Your task is to copy the listing exactly. Drop any pictures from the copy.

######

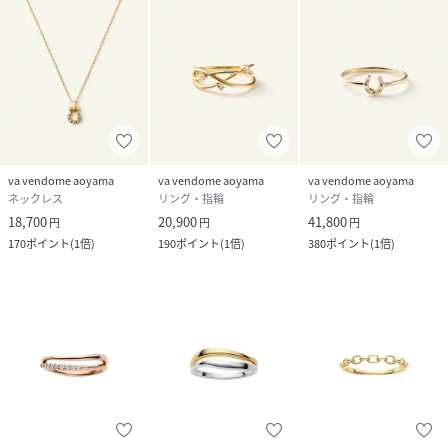
va vendome aoyama
va vendome aoyama
va vendome aoyama
ネックレス
リング・指輪
リング・指輪
18,700
20,900
41,800
円
円
円
170
ポイント
(
1倍
)
190
ポイント
(
1倍
)
380
ポイント
(
1倍
)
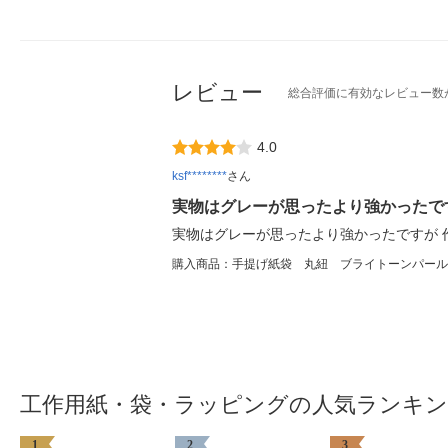
レビュー
総合評価に有効なレビュー数
4.0
ksf********
さん
実物はグレーが思ったより強かったで
実物はグレーが思ったより強かったですが 
購入商品：手提げ紙袋 丸紐 ブライトーンパールタ
工作用紙・袋・ラッピングの人気ランキ
1
2
3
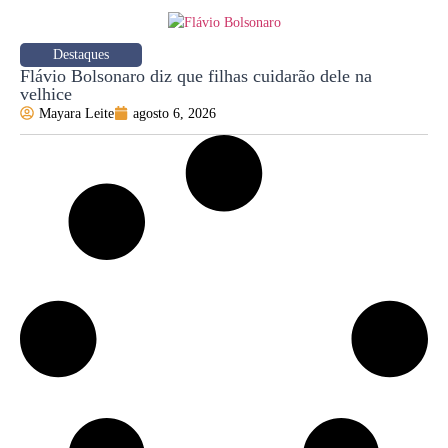
Destaques
Flávio Bolsonaro diz que filhas cuidarão dele na
velhice
Mayara Leite
agosto 6, 2026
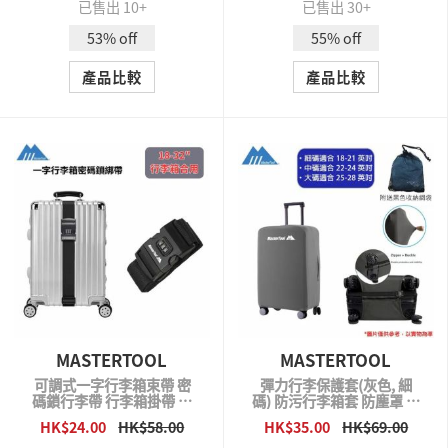
已售出 10+
已售出 30+
53% off
55% off
產品比較
產品比較
MASTERTOOL
MASTERTOOL
可調式一字行李箱束帶 密
彈力行李保護套(灰色, 細
碼鎖行李帶 行李箱掛帶 行
碼) 防污行李箱套 防塵罩 行
李帶 行李綁帶 行李綑綁帶
李箱保護套
HK$24.00
HK$58.00
HK$35.00
HK$69.00
QUICK VIEW
QUICK VIEW
行李掛帶 打包繩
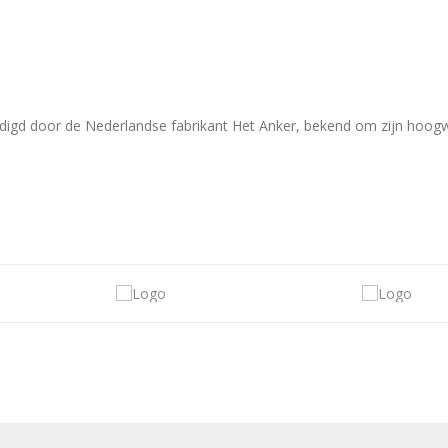
rdigd door de Nederlandse fabrikant Het Anker, bekend om zijn hoog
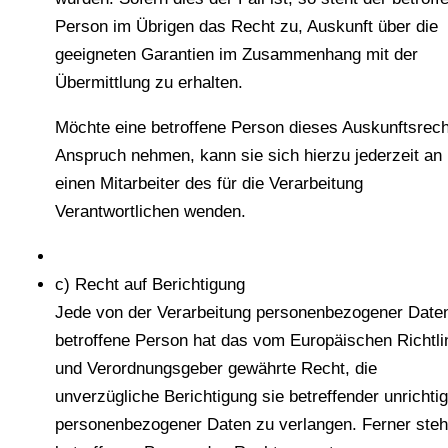
Person im Übrigen das Recht zu, Auskunft über die
geeigneten Garantien im Zusammenhang mit der
Übermittlung zu erhalten.
Möchte eine betroffene Person dieses Auskunftsrech
Anspruch nehmen, kann sie sich hierzu jederzeit an
einen Mitarbeiter des für die Verarbeitung
Verantwortlichen wenden.
c) Recht auf Berichtigung
Jede von der Verarbeitung personenbezogener Date
betroffene Person hat das vom Europäischen Richtli
und Verordnungsgeber gewährte Recht, die
unverzügliche Berichtigung sie betreffender unrichti
personenbezogener Daten zu verlangen. Ferner steh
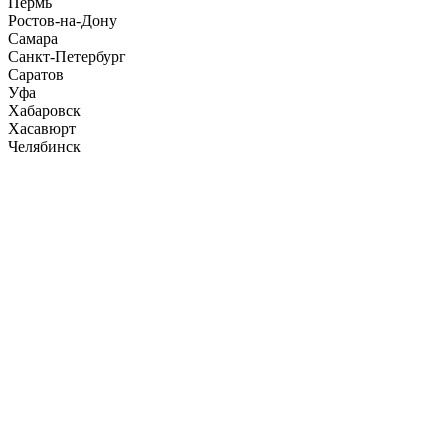
Пермь
Ростов-на-Дону
Самара
Санкт-Петербург
Саратов
Уфа
Хабаровск
Хасавюрт
Челябинск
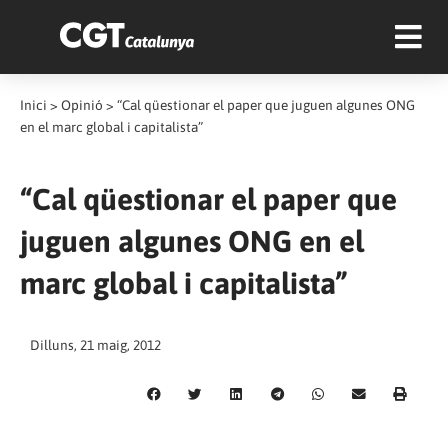
Inici
>
Opinió
>
“Cal qüestionar el paper que juguen algunes ONG
en el marc global i capitalista”
“Cal qüestionar el paper que
juguen algunes ONG en el
marc global i capitalista”
Dilluns, 21 maig, 2012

######

RESULT FOR THIS TASK:
va vendome aoyama
va vendome aoyama
va vendome aoyama
ネックレス
リング・指輪
リング・指輪
18,700
20,900
41,800
円
円
円
170
ポイント
(
1倍
)
190
ポイント
(
1倍
)
380
ポイント
(
1倍
)
レビュー
総合評価に有効なレビュー数
4.0
ksf********
さん
実物はグレーが思ったより強かったで
実物はグレーが思ったより強かったですが 
購入商品：手提げ紙袋 丸紐 ブライトーンパールタ
工作用紙・袋・ラッピングの人気ランキ
1
2
3
Destaques
Flávio Bolsonaro diz que filhas cuidarão dele na
velhice
Mayara Leite
agosto 6, 2026
已售出 10+
已售出 30+
53% off
55% off
產品比較
產品比較
MASTERTOOL
MASTERTOOL
可調式一字行李箱束帶 密
彈力行李保護套(灰色, 細
碼鎖行李帶 行李箱掛帶 行
碼) 防污行李箱套 防塵罩 行
李帶 行李綁帶 行李綑綁帶
李箱保護套
HK$24.00
HK$58.00
HK$35.00
HK$69.00
QUICK VIEW
QUICK VIEW
行李掛帶 打包繩
rdigd door de Nederlandse fabrikant Het Anker, bekend om zijn hoog
Person im Übrigen das Recht zu, Auskunft über die
geeigneten Garantien im Zusammenhang mit der
Übermittlung zu erhalten.
Möchte eine betroffene Person dieses Auskunftsrech
Anspruch nehmen, kann sie sich hierzu jederzeit an
einen Mitarbeiter des für die Verarbeitung
Verantwortlichen wenden.
c) Recht auf Berichtigung
Jede von der Verarbeitung personenbezogener Date
betroffene Person hat das vom Europäischen Richtli
und Verordnungsgeber gewährte Recht, die
unverzügliche Berichtigung sie betreffender unrichti
personenbezogener Daten zu verlangen. Ferner steh
Пермь
Ростов-на-Дону
Самара
Санкт-Петербург
Саратов
Уфа
Хабаровск
Хасавюрт
Челябинск
Inici
>
Opinió
>
“Cal qüestionar el paper que juguen algunes ONG
en el marc global i capitalista”
“Cal qüestionar el paper que
juguen algunes ONG en el
marc global i capitalista”
Dilluns, 21 maig, 2012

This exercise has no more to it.